Transcribe the whole listing exactly, but do not carry over its pictures.
····················
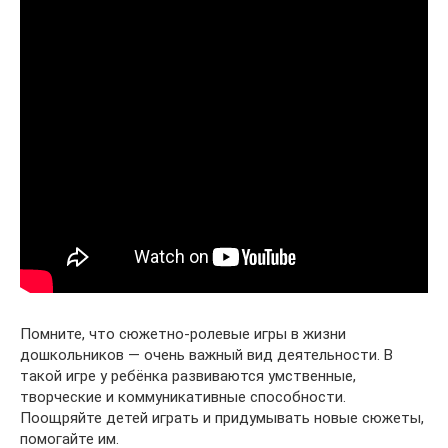
Помните, что сюжетно-ролевые игры в жизни
дошкольников — очень важный вид деятельности. В
такой игре у ребёнка развиваются умственные,
творческие и коммуникативные способности.
Поощряйте детей играть и придумывать новые сюжеты,
помогайте им.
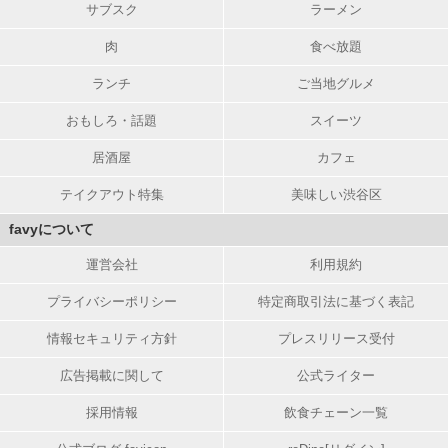
サブスク
ラーメン
肉
食べ放題
ランチ
ご当地グルメ
おもしろ・話題
スイーツ
居酒屋
カフェ
テイクアウト特集
美味しい渋谷区
favyについて
運営会社
利用規約
プライバシーポリシー
特定商取引法に基づく表記
情報セキュリティ方針
プレスリリース受付
広告掲載に関して
公式ライター
採用情報
飲食チェーン一覧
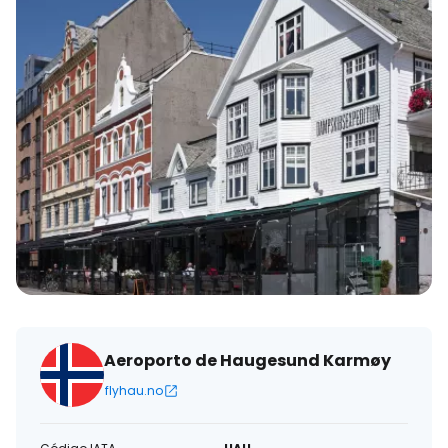
eletrónico
Aeroporto de Haugesund Karmøy
flyhau.no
····················
■ Answer below:
Помните, что сюжетно-ролевые игры в жизни
дошкольников — очень важный вид деятельности. В
такой игре у ребёнка развиваются умственные,
творческие и коммуникативные способности.
Поощряйте детей играть и придумывать новые сюжеты,
помогайте им.
サブスク
ラーメン
肉
食べ放題
ランチ
ご当地グルメ
おもしろ・話題
スイーツ
居酒屋
カフェ
テイクアウト特集
美味しい渋谷区
favyについて
運営会社
利用規約
プライバシーポリシー
特定商取引法に基づく表記
情報セキュリティ方針
プレスリリース受付
広告掲載に関して
公式ライター
採用情報
飲食チェーン一覧
eletrónico
Aeroporto de Haugesund Karmøy
flyhau.no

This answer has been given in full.